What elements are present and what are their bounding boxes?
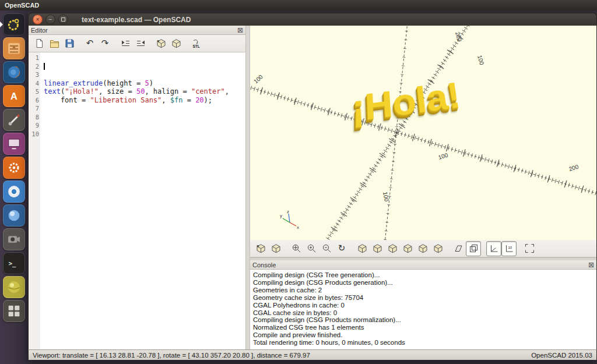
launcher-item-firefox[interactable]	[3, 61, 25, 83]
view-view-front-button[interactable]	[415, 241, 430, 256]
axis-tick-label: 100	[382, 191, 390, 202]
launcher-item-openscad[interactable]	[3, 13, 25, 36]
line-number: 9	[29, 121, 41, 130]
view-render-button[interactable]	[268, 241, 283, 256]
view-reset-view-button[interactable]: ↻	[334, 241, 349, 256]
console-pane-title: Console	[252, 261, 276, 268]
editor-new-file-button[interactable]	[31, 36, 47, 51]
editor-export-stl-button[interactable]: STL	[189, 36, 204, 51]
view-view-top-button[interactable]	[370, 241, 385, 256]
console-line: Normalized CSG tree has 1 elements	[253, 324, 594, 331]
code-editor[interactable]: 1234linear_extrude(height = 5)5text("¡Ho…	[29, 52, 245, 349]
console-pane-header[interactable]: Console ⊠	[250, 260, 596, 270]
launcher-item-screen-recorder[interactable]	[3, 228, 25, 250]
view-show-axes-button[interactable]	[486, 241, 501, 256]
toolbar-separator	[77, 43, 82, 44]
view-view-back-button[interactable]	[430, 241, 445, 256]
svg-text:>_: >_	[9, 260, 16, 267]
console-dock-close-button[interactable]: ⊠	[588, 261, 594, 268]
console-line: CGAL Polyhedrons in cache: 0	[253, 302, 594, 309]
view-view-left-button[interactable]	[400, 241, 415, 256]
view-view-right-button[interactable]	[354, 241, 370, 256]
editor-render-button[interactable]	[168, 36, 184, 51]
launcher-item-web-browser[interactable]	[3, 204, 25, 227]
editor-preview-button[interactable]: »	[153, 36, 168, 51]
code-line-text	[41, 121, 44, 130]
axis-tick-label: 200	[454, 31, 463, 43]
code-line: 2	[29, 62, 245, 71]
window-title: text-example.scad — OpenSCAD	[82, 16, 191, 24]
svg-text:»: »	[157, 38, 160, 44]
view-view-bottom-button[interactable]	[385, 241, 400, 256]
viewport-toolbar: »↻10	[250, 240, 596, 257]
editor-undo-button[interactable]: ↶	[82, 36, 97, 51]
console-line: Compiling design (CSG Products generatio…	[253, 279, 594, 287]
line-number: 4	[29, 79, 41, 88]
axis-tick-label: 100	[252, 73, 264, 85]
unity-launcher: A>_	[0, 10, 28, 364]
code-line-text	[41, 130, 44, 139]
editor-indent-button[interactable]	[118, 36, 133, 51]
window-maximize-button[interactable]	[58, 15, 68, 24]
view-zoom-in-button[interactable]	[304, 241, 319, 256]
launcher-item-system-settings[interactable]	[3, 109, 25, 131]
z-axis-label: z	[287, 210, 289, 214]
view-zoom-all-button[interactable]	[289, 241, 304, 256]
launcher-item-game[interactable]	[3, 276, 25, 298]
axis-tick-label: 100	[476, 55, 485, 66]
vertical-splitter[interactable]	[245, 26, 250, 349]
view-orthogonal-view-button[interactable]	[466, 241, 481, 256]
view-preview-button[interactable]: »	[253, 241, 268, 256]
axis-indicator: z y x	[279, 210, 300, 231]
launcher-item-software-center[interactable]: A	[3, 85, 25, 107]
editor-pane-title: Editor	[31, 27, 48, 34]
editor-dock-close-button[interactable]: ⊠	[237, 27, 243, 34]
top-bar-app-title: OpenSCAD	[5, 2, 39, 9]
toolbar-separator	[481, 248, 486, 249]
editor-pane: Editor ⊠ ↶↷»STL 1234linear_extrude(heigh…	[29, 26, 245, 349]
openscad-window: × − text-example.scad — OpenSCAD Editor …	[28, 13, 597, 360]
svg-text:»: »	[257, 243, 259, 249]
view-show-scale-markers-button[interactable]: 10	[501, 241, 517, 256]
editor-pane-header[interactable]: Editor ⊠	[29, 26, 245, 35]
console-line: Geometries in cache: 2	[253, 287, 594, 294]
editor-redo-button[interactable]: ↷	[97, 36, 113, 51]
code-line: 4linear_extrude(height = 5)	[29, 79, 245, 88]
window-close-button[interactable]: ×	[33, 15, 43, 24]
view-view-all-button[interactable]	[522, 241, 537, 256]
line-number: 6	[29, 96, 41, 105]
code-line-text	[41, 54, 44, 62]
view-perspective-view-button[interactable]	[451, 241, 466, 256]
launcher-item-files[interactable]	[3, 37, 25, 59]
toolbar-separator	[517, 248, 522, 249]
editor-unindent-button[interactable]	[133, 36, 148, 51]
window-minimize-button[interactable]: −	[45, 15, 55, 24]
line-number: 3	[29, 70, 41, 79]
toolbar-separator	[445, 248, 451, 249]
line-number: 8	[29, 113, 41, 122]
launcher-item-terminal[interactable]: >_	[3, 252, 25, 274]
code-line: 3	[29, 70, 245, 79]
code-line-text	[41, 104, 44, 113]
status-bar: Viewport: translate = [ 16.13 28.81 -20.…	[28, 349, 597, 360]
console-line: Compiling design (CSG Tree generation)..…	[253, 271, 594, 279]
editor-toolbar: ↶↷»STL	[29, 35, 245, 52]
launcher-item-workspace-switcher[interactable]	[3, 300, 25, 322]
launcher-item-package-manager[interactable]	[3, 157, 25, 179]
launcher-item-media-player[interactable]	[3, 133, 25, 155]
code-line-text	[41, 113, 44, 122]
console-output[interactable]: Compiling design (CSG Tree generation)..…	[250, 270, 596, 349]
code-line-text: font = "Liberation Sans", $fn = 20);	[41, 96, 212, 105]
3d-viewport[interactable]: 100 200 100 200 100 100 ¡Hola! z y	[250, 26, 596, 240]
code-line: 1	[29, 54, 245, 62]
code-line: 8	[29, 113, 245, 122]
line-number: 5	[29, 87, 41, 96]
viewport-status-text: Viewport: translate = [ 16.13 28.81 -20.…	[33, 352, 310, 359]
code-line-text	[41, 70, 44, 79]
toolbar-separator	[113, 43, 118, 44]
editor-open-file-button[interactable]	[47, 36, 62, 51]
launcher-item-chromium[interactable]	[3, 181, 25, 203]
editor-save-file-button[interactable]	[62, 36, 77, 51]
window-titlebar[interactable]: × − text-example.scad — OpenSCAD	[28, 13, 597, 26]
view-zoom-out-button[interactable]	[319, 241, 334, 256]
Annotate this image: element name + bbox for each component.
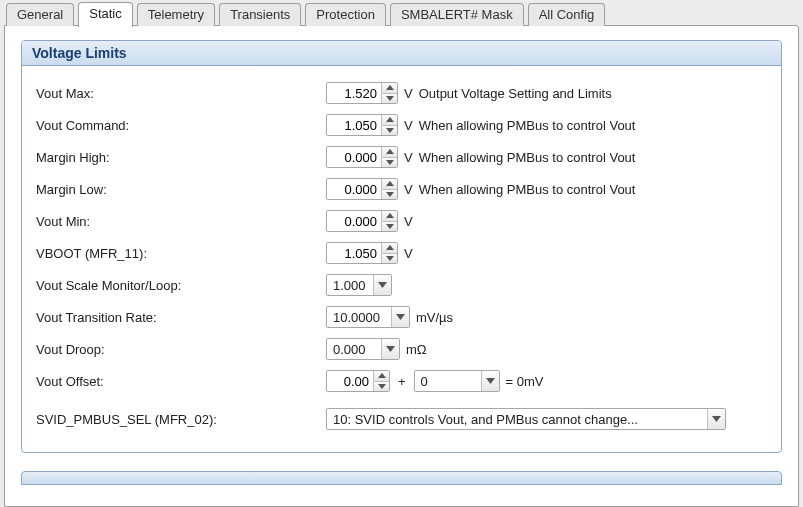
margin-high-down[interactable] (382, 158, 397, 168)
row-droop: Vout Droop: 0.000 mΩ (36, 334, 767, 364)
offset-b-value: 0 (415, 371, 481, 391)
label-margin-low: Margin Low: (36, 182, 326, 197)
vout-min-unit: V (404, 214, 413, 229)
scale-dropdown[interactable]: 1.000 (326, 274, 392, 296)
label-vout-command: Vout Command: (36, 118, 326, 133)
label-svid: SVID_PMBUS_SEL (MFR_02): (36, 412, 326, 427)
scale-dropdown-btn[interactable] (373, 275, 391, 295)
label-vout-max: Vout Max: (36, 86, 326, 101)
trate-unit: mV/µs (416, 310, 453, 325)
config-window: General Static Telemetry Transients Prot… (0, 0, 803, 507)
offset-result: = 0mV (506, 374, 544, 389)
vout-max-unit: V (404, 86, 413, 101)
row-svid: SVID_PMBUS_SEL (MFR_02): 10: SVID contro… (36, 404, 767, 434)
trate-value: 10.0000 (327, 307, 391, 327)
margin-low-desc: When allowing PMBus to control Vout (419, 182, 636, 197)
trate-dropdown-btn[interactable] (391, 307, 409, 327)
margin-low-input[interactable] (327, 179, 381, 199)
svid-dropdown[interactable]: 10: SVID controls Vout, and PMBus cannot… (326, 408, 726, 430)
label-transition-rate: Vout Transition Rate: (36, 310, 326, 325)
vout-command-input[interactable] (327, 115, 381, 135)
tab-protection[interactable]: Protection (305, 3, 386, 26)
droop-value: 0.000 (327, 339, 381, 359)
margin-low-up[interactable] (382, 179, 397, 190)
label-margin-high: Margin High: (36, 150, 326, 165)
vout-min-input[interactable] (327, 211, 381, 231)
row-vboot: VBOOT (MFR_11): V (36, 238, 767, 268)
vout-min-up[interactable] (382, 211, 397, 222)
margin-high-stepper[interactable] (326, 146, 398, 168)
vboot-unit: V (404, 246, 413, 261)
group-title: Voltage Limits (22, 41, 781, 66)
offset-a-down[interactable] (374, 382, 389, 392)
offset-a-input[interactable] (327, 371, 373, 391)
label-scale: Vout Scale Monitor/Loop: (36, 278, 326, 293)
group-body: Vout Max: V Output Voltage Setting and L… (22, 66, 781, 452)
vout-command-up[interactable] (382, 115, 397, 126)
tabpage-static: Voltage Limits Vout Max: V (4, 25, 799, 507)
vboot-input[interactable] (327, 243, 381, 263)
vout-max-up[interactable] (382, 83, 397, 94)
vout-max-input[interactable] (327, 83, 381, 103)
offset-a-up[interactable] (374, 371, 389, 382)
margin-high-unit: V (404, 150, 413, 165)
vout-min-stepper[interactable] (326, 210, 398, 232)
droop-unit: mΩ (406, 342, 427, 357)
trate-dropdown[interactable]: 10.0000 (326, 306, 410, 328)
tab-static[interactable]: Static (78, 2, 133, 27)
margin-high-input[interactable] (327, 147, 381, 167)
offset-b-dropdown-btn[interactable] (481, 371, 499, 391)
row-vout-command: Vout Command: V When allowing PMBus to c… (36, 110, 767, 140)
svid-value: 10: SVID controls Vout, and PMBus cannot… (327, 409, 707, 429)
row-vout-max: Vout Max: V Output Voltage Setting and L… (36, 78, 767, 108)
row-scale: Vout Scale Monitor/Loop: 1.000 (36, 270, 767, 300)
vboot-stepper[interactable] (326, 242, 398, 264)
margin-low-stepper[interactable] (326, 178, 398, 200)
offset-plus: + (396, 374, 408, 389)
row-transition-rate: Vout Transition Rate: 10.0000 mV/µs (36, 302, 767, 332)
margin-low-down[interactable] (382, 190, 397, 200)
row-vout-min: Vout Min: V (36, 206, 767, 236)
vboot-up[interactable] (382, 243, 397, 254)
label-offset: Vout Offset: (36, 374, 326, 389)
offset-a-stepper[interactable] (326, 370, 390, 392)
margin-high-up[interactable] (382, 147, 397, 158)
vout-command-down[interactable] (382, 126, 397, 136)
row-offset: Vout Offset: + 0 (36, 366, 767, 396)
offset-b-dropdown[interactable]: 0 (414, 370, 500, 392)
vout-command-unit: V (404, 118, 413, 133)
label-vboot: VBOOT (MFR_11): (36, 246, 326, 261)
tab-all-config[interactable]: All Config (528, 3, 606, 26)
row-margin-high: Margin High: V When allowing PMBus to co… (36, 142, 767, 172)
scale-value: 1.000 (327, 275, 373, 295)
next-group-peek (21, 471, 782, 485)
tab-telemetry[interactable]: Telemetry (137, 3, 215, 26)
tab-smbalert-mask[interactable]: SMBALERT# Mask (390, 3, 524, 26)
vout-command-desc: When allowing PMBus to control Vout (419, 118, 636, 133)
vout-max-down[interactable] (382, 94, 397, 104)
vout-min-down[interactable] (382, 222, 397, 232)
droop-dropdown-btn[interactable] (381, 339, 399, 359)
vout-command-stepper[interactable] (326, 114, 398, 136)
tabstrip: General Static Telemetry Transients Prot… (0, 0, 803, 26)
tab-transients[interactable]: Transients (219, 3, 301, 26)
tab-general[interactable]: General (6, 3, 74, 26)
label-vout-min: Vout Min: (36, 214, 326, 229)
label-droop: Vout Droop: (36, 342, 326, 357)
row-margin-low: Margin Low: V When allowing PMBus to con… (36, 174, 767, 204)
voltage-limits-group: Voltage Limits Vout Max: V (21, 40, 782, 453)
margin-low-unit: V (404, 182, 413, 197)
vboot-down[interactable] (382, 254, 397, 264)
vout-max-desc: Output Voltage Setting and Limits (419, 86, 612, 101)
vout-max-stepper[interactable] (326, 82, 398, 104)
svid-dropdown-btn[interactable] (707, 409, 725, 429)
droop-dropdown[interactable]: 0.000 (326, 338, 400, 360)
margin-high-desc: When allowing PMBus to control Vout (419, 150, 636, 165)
▬▬▬
Check each line in the records above for the word "axis". Return those that have it.

Written solution »
axis-tick-label: 100	[382, 191, 390, 202]
axis-tick-label: 200	[454, 31, 463, 43]
axis-tick-label: 100	[252, 73, 264, 85]
z-axis-label: z	[287, 210, 289, 214]
axis-tick-label: 100	[476, 55, 485, 66]
axis-indicator: z y x	[279, 210, 300, 231]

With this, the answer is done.